### RECORDS
☆ ☆ ☆ ☆ ☆ ☆ ☆

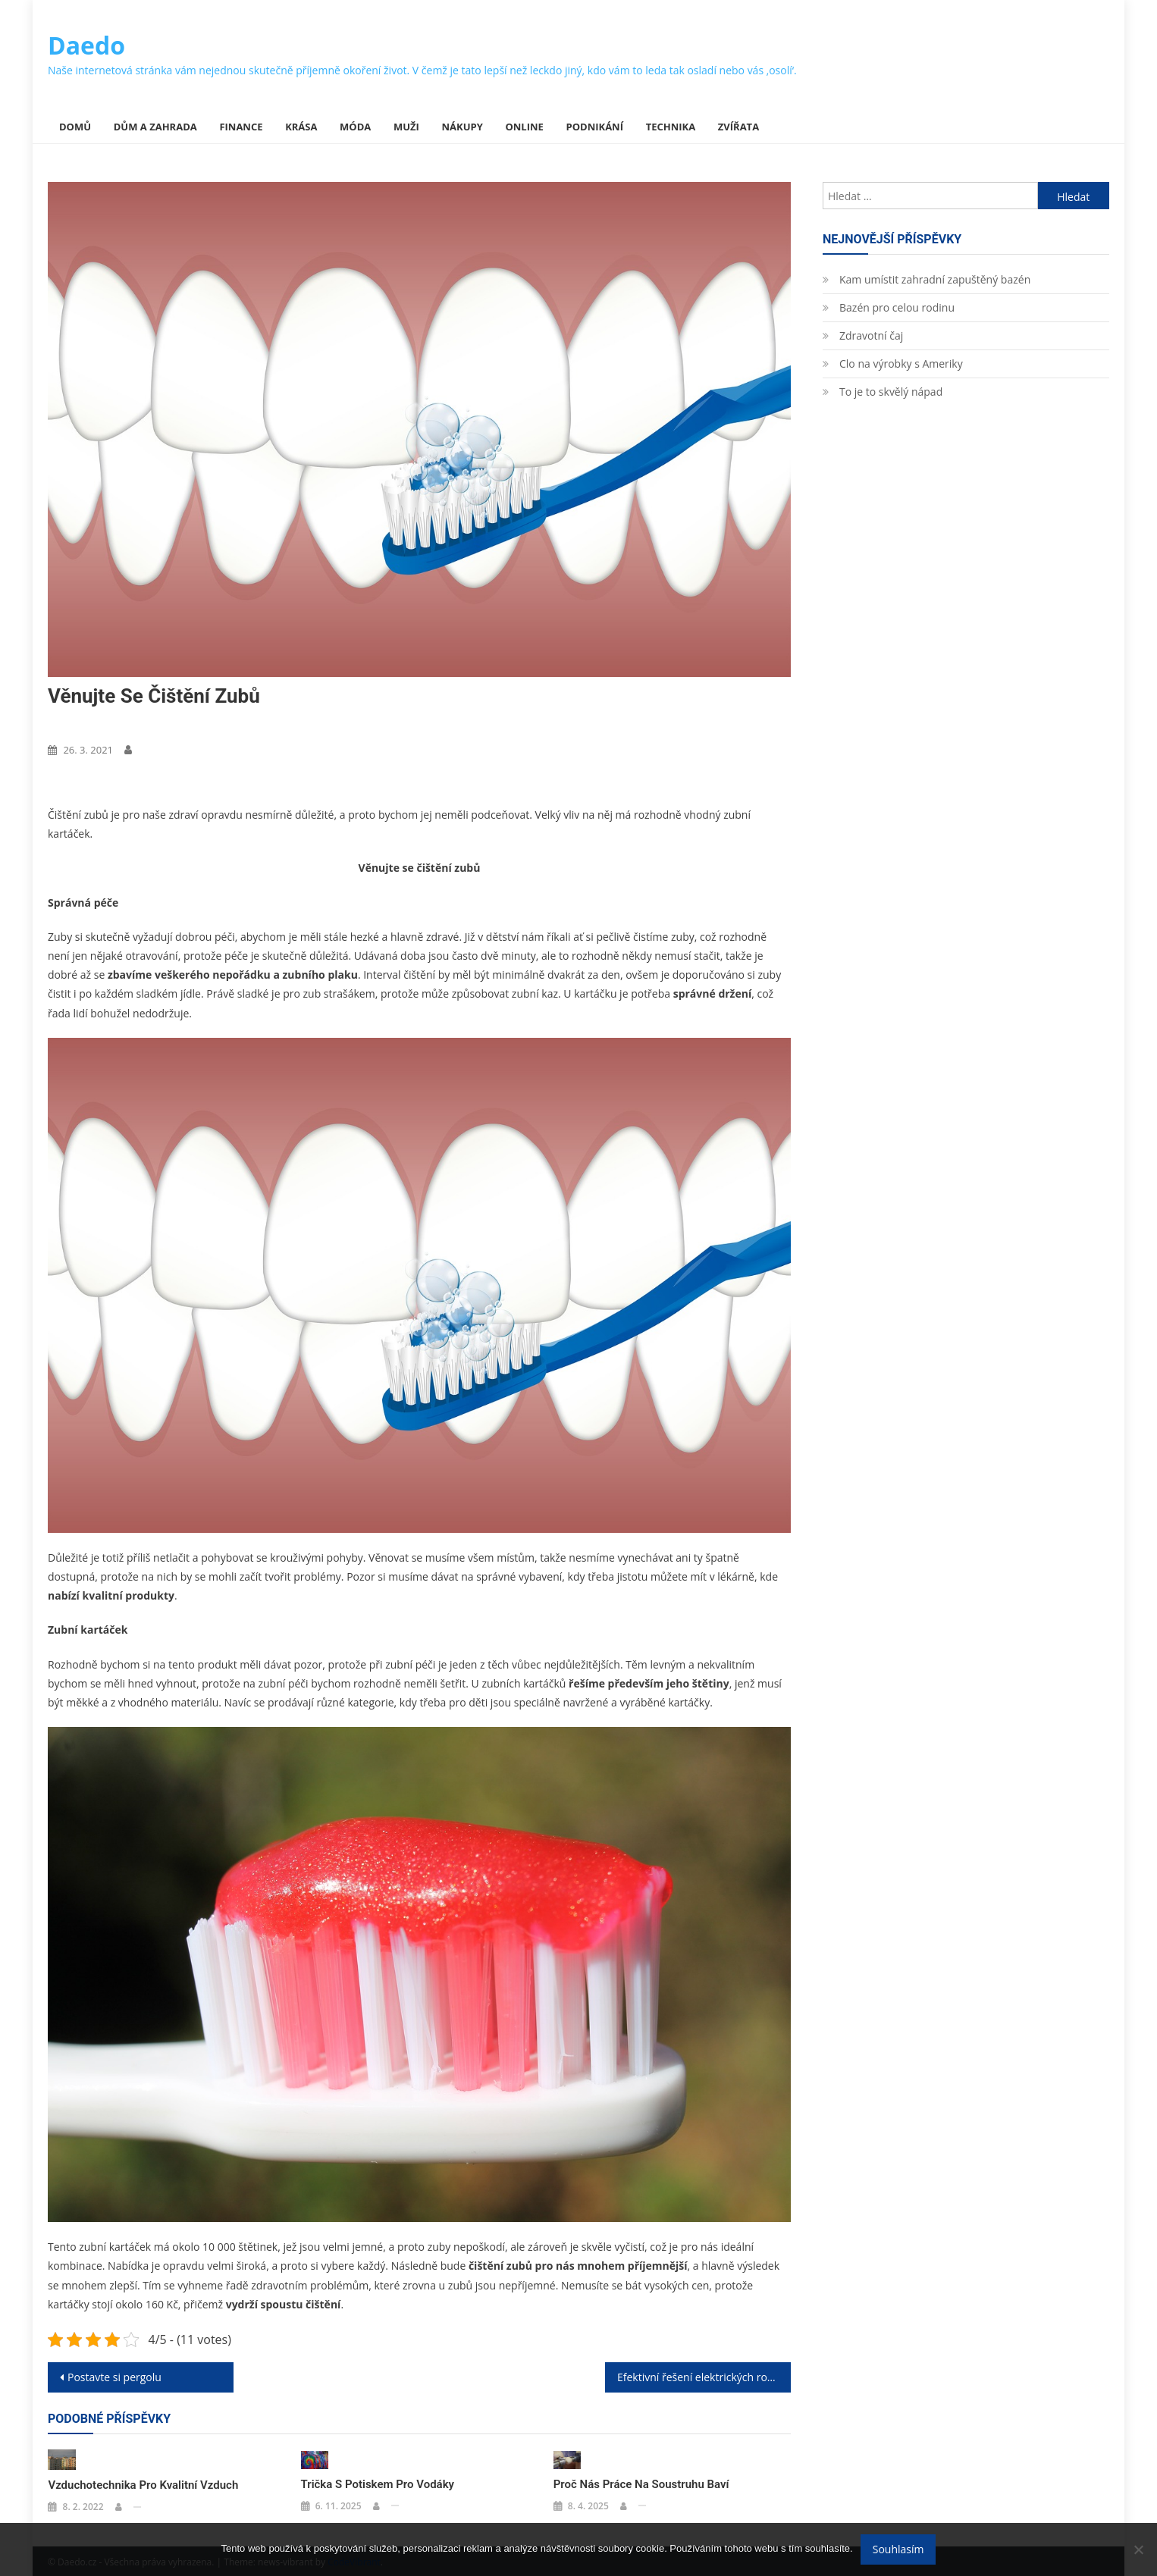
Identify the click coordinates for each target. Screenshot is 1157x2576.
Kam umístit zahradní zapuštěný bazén (934, 279)
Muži (406, 126)
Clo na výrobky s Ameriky (901, 363)
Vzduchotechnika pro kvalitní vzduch (143, 2483)
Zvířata (738, 126)
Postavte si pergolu (114, 2377)
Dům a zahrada (155, 126)
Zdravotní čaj (871, 335)
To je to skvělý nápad (890, 391)
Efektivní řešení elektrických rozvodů (704, 2377)
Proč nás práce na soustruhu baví (641, 2483)
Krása (301, 126)
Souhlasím (898, 2549)
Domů (75, 126)
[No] (1138, 2549)
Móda (355, 126)
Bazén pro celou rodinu (897, 307)
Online (524, 126)
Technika (671, 126)
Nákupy (462, 126)
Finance (240, 126)
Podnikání (594, 126)
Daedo (86, 45)
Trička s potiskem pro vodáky (377, 2483)
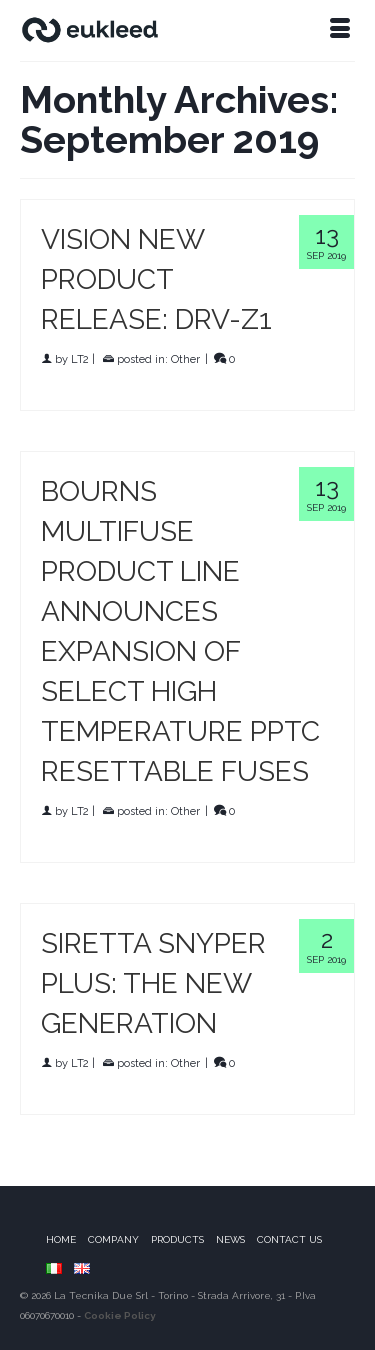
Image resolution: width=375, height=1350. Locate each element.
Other (185, 359)
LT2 (80, 359)
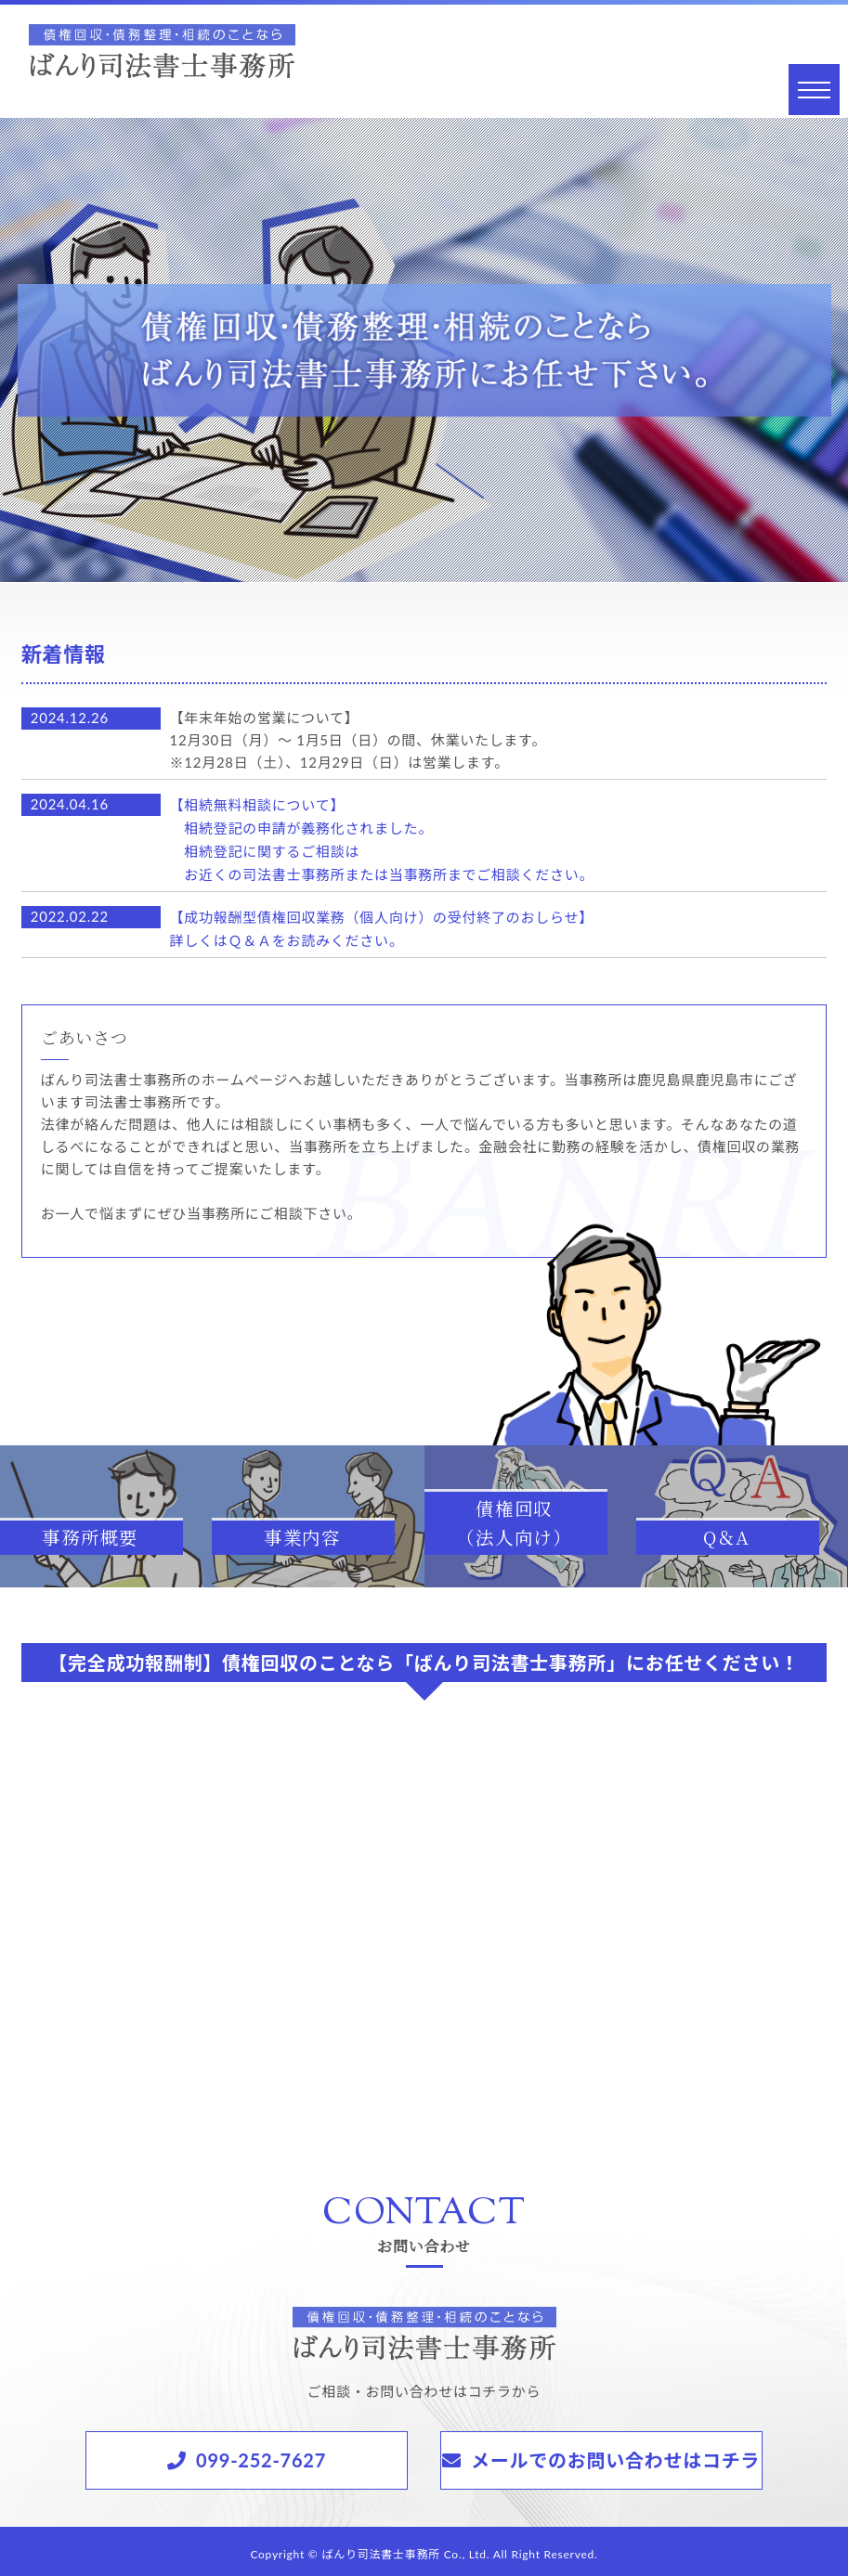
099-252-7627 (261, 2454)
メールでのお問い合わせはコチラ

☆ ☆ ☆ ☆ ☆ ☆ ☆

### TRY IT
Pictures are to be left out. Otherwise, copy the material above exactly.

### RESULT
Identify the click coordinates for each target. Screenshot is 1157x2576.
Kam umístit zahradní zapuštěný bazén (934, 279)
Muži (406, 126)
Clo na výrobky s Ameriky (901, 363)
Vzduchotechnika pro kvalitní vzduch (143, 2483)
Zvířata (738, 126)
Postavte si pergolu (114, 2377)
Dům a zahrada (155, 126)
Zdravotní čaj (871, 335)
To je to skvělý nápad (890, 391)
Efektivní řešení elektrických rozvodů (704, 2377)
Proč nás práce na soustruhu baví (641, 2483)
Krása (301, 126)
Souhlasím (898, 2549)
Domů (75, 126)
[No] (1138, 2549)
Móda (355, 126)
Bazén pro celou rodinu (897, 307)
Online (524, 126)
Technika (671, 126)
Nákupy (462, 126)
Finance (240, 126)
Podnikání (594, 126)
Daedo (86, 45)
Trička s potiskem pro vodáky (377, 2483)
Image resolution: width=375, height=1350. Locate each element.
Other (185, 359)
LT2 (80, 359)
099-252-7627 (261, 2454)
メールでのお問い合わせはコチラ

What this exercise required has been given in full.